__Page segmentation data__.
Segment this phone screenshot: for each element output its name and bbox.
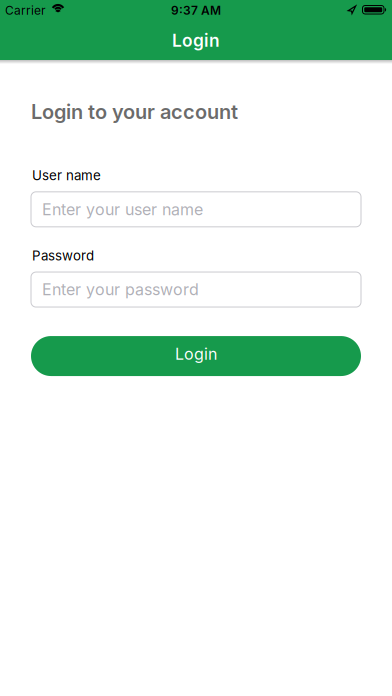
staticText: Enter your user name: [42, 200, 203, 219]
staticText: Login: [172, 30, 220, 51]
button[interactable]: Login: [31, 336, 361, 376]
staticText: Carrier: [5, 3, 46, 18]
staticText: Enter your password: [42, 280, 199, 299]
staticText: Login: [175, 345, 217, 364]
staticText: Password: [32, 248, 94, 264]
staticText: User name: [32, 168, 101, 183]
staticText: 9:37 AM: [171, 3, 221, 18]
staticText: Login to your account: [31, 100, 238, 124]
textField[interactable]: Enter your user name: [31, 192, 361, 227]
textField[interactable]: Enter your password: [31, 272, 361, 307]
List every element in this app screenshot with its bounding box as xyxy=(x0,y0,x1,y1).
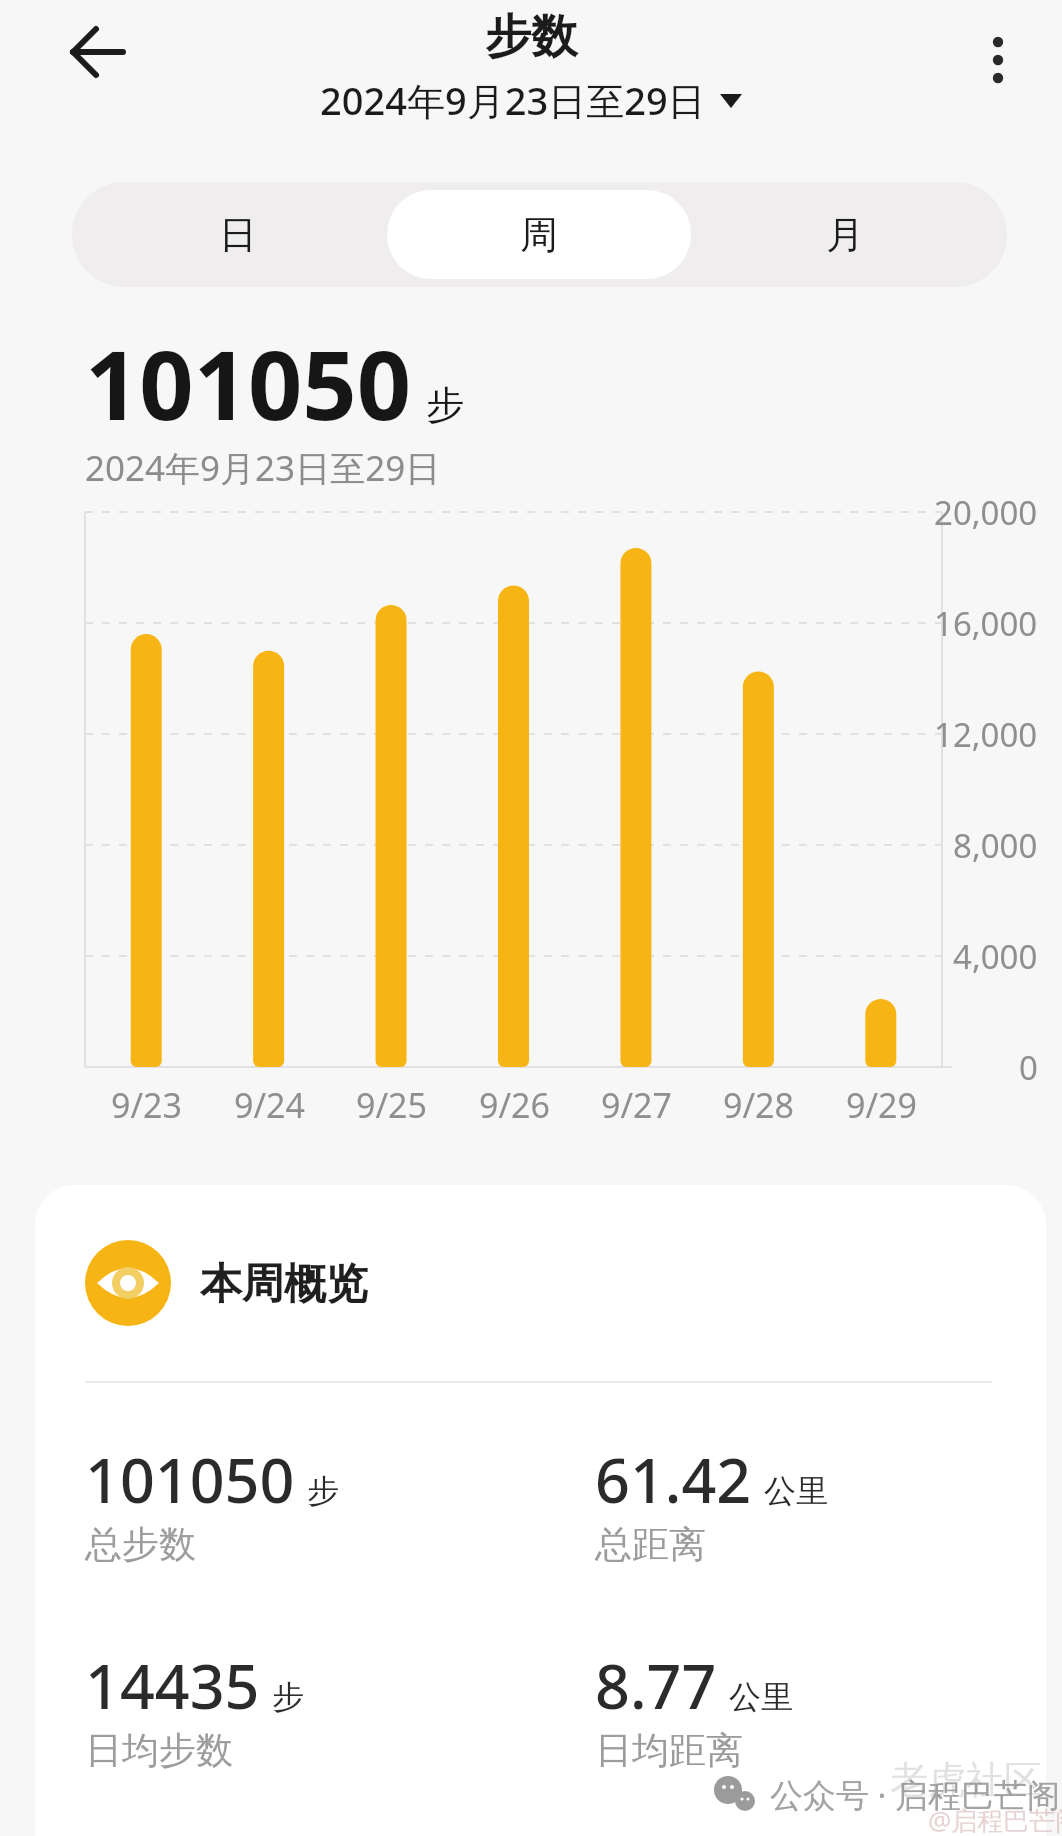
staticText: 公里 xyxy=(729,1677,793,1717)
staticText: 周 xyxy=(520,211,558,259)
staticText: 9/24 xyxy=(234,1082,305,1128)
staticText: 日均步数 xyxy=(85,1727,233,1774)
staticText: 步 xyxy=(272,1677,304,1717)
staticText: 8.77 xyxy=(595,1644,717,1727)
staticText: 9/25 xyxy=(356,1082,427,1128)
button[interactable]: 日 xyxy=(92,182,383,287)
staticText: 本周概览 xyxy=(200,1258,368,1311)
staticText: 公众号 · 启程巴芒阁 xyxy=(770,1772,1061,1817)
staticText: 9/29 xyxy=(846,1082,917,1128)
staticText: 9/28 xyxy=(723,1082,794,1128)
staticText: 步 xyxy=(426,381,464,429)
staticText: 2024年9月23日至29日 xyxy=(85,444,441,492)
button[interactable]: 2024年9月23日至29日 xyxy=(0,74,1062,126)
button[interactable] xyxy=(60,22,136,82)
staticText: 0 xyxy=(1019,1045,1038,1090)
button[interactable]: 月 xyxy=(695,182,995,287)
staticText: 4,000 xyxy=(953,934,1038,979)
staticText: 20,000 xyxy=(934,490,1038,535)
staticText: 101050 xyxy=(85,1438,295,1521)
staticText: 日均距离 xyxy=(595,1727,743,1774)
staticText: 总步数 xyxy=(85,1521,196,1568)
staticText: 公里 xyxy=(764,1471,828,1511)
staticText: 9/27 xyxy=(601,1082,672,1128)
staticText: 总距离 xyxy=(595,1521,706,1568)
staticText: 14435 xyxy=(85,1644,260,1727)
staticText: 101050 xyxy=(85,318,412,447)
staticText: 2024年9月23日至29日 xyxy=(320,74,706,126)
staticText: 12,000 xyxy=(934,712,1038,757)
staticText: 9/26 xyxy=(479,1082,550,1128)
staticText: 步 xyxy=(307,1471,339,1511)
staticText: 16,000 xyxy=(934,601,1038,646)
button[interactable]: 周 xyxy=(387,190,691,279)
staticText: 日 xyxy=(219,211,257,259)
staticText: 月 xyxy=(826,211,864,259)
staticText: 老虎社区 xyxy=(890,1756,1042,1804)
staticText: 步数 xyxy=(485,8,577,66)
staticText: @启程巴芒阁 xyxy=(928,1802,1062,1836)
staticText: 8,000 xyxy=(953,823,1038,868)
staticText: 61.42 xyxy=(595,1438,752,1521)
staticText: 9/23 xyxy=(111,1082,182,1128)
button[interactable] xyxy=(966,20,1030,100)
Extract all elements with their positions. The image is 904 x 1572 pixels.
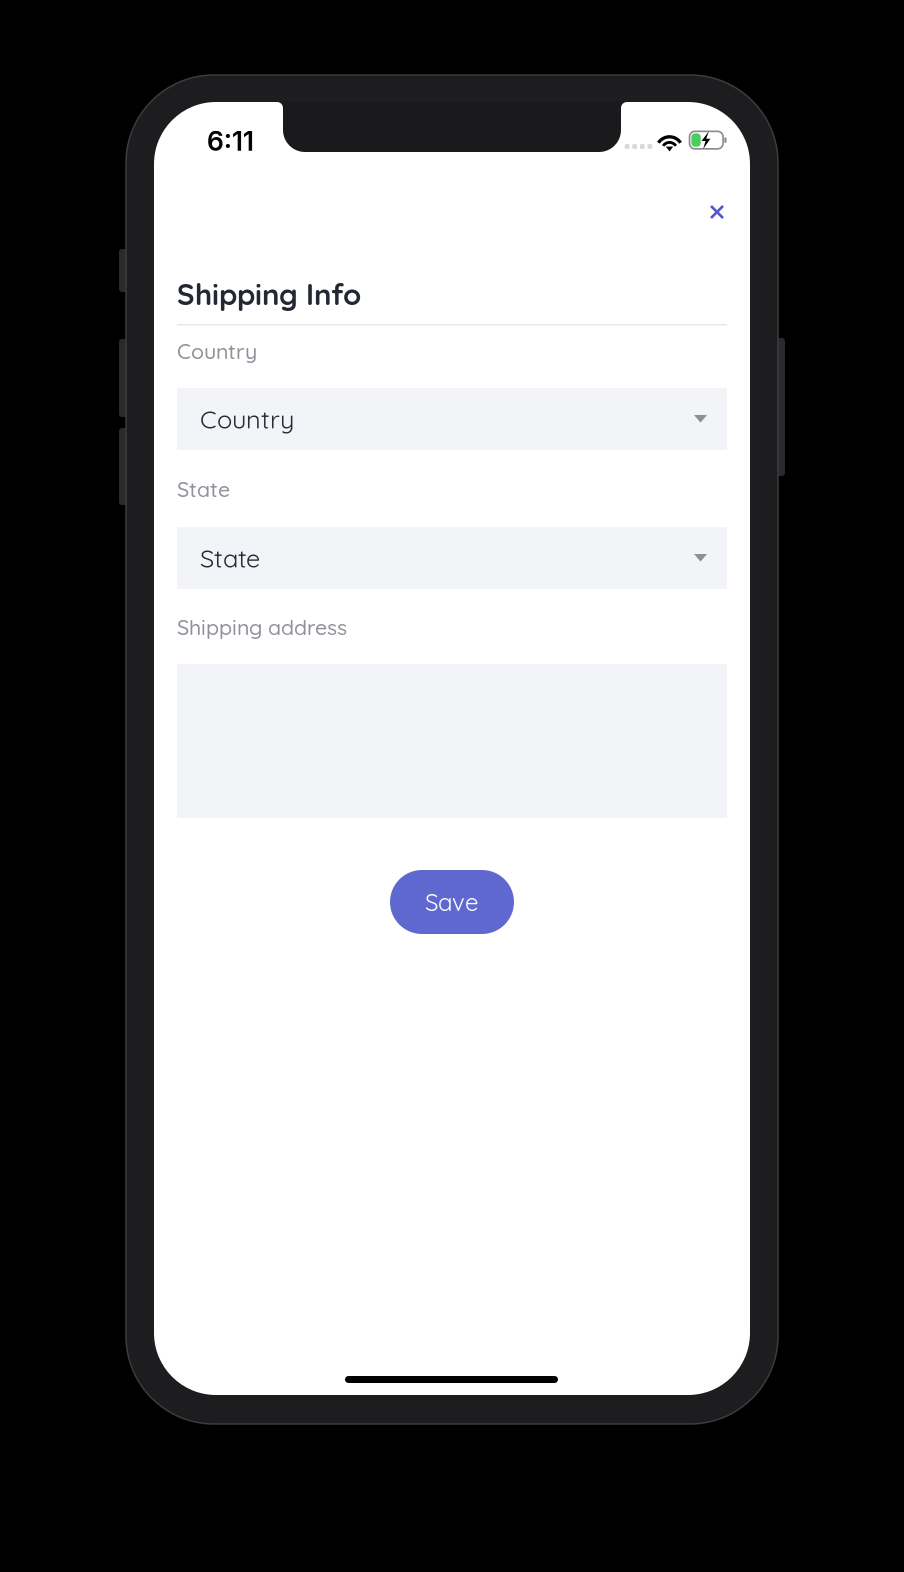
staticText: Country [177,338,257,364]
button[interactable]: Save [390,870,514,934]
staticText: Shipping address [177,614,347,640]
staticText: Country [200,403,294,435]
staticText: State [177,476,230,502]
button[interactable]: State [177,527,727,589]
staticText: State [200,542,260,574]
staticText: 6:11 [207,125,254,157]
button[interactable]: Country [177,388,727,450]
button[interactable]: Close [695,190,739,234]
staticText: Shipping Info [177,276,361,312]
staticText: Save [425,887,479,917]
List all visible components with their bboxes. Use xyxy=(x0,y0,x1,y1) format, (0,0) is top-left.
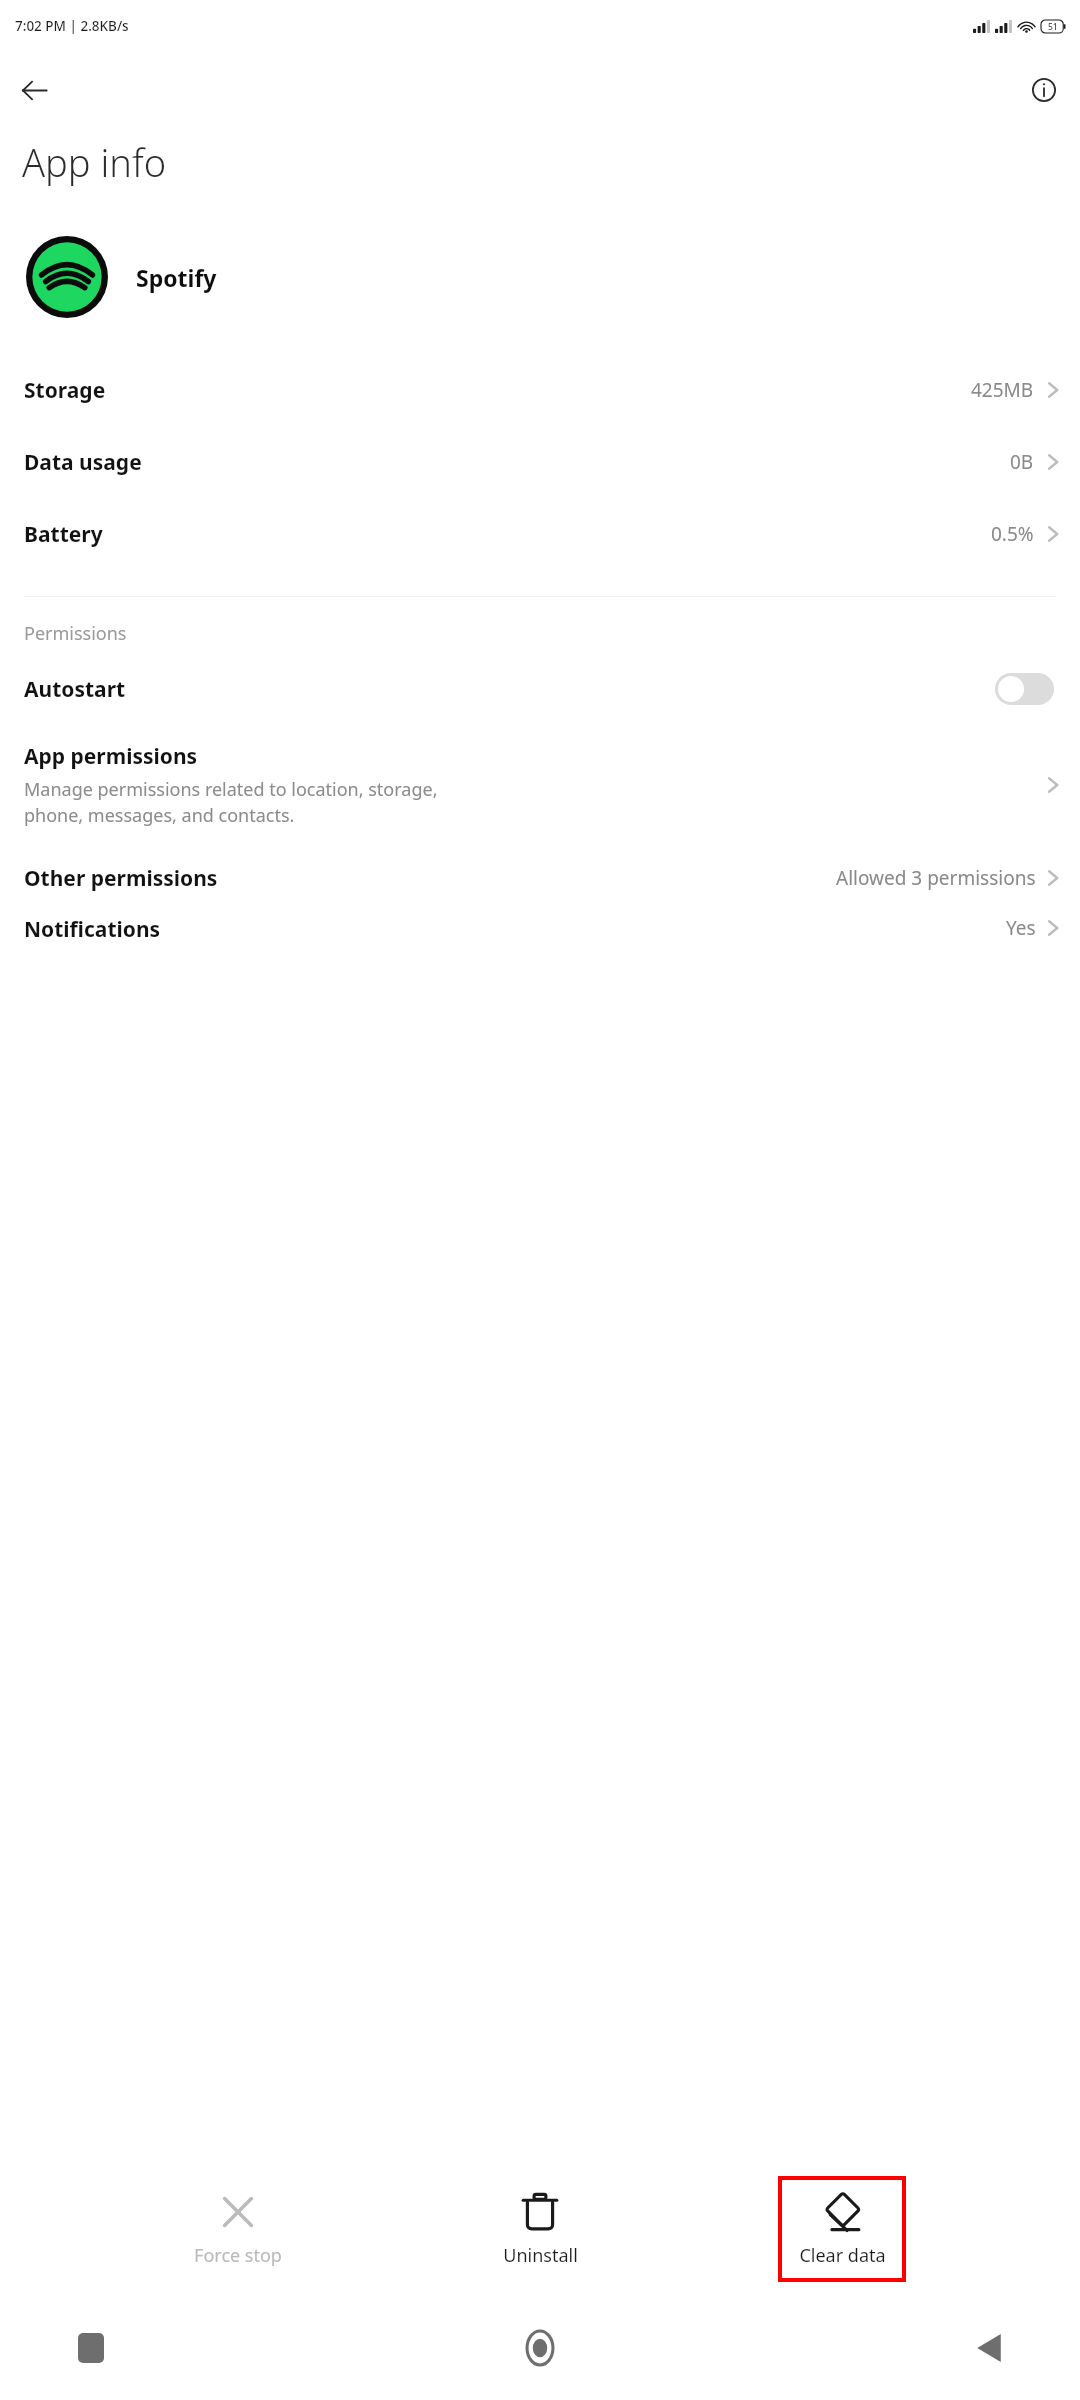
button[interactable]: Notifications xyxy=(0,915,1080,941)
button[interactable]: Home xyxy=(503,2311,577,2385)
staticText: Spotify xyxy=(136,262,217,293)
staticText: Manage permissions related to location, … xyxy=(24,777,438,827)
staticText: Storage xyxy=(24,376,106,405)
button[interactable]: Back xyxy=(952,2311,1026,2385)
button[interactable]: Other permissions xyxy=(0,841,1080,915)
staticText: 425MB xyxy=(971,377,1034,403)
button[interactable]: Recent apps xyxy=(54,2311,128,2385)
staticText: App permissions xyxy=(24,742,198,771)
staticText: 0B xyxy=(1010,449,1034,475)
button[interactable]: Battery xyxy=(0,498,1080,570)
button[interactable]: Data usage xyxy=(0,426,1080,498)
button[interactable]: Autostart xyxy=(0,650,1080,728)
button[interactable]: Force stop xyxy=(174,2176,302,2282)
staticText: 0.5% xyxy=(991,521,1034,547)
staticText: Allowed 3 permissions xyxy=(836,865,1036,891)
staticText: Yes xyxy=(1006,915,1036,941)
staticText: Notifications xyxy=(24,915,161,941)
staticText: Force stop xyxy=(194,2243,282,2268)
staticText: Data usage xyxy=(24,448,142,477)
staticText: 51 xyxy=(1048,21,1058,33)
staticText: Battery xyxy=(24,520,103,549)
button[interactable]: Back xyxy=(6,62,62,118)
staticText: Autostart xyxy=(24,675,126,704)
button[interactable]: Clear data xyxy=(778,2176,906,2282)
button[interactable]: Uninstall xyxy=(476,2176,604,2282)
staticText: Other permissions xyxy=(24,864,218,893)
button[interactable]: App permissions xyxy=(0,728,1080,841)
staticText: Permissions xyxy=(24,621,127,646)
button[interactable]: Storage xyxy=(0,354,1080,426)
staticText: Uninstall xyxy=(503,2243,578,2268)
staticText: Clear data xyxy=(799,2243,886,2268)
button[interactable]: App details info xyxy=(1016,62,1072,118)
staticText: App info xyxy=(22,136,167,188)
staticText: 7:02 PM | 2.8KB/s xyxy=(15,17,129,35)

__Activity__.
Which lines above hold the string "Notifications"? Copy each of them.

__Answer area__.
button[interactable]: Notifications xyxy=(0,915,1080,941)
staticText: Notifications xyxy=(24,915,161,941)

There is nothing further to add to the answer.